8- Weird and Fascinating Facts about the Oscars
Just three films have won all five Academy Awards for Best Film, Best Actor, Best Actress, Best Director, and Best Writing. ‘It Happened One Night’ (1935), ‘One Flew Over The Cuckoo’s Nest’ (1976), and ‘The Silence Of The Lambs’ (1992) are the three films.

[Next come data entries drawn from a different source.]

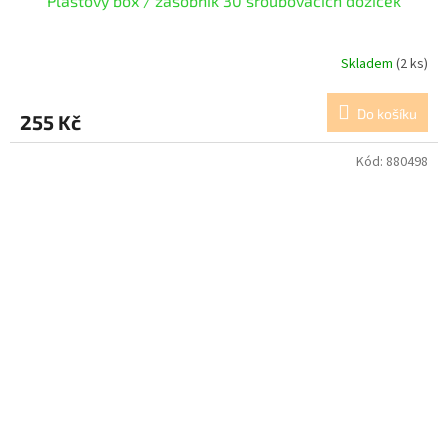
Plastový box / zásobník 30 šroubovacích dóziček
Skladem
(2 ks)
Do košíku
255 Kč
Kód:
880498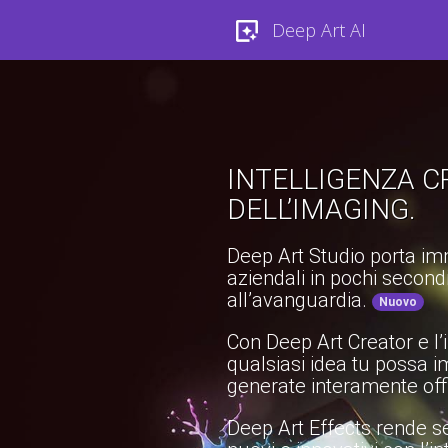
Deep Art AI
INTELLIGENZA C
DELL’IMAGING.
Deep Art Studio porta imm
aziendali in pochi secon
all’avanguardia.
Nuovo
Con Deep Art Creator e l’
qualsiasi idea tu possa 
generate interamente offl
Deep Art Effects rende s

9- Weird and Fascinating Facts about the Oscars
In 2010, Kathryn Bigelow made history by becoming the first woman to receive an Academy Award for Best Director for her Iraq war thriller “The Hurt Locker.” Kathryn was nominated for the same award as her ex-husband James Cameron, who was nominated for his 3D epic ‘Avatar.’ Sofia Coppola for ‘Lost In Translation’ (2004), Jane Campion for ‘The Piano’ (1994), and Lina Wertmüller for ‘Pasqualino Settebellezze’ (1977) are the only other women to have received a nomination.
10- Weird and Fascinating Facts about the Oscars!
‘The Hurt Locker’ set a new film industry record by winning six Oscars out of a total of nine nominations, including the prestigious Best Picture award, despite being the lowest-grossing film ever to win an Oscar. It is reported to have made $21 million at the box office, which is less than 2% of the amount made by its rival ‘Avatar’ in the same year.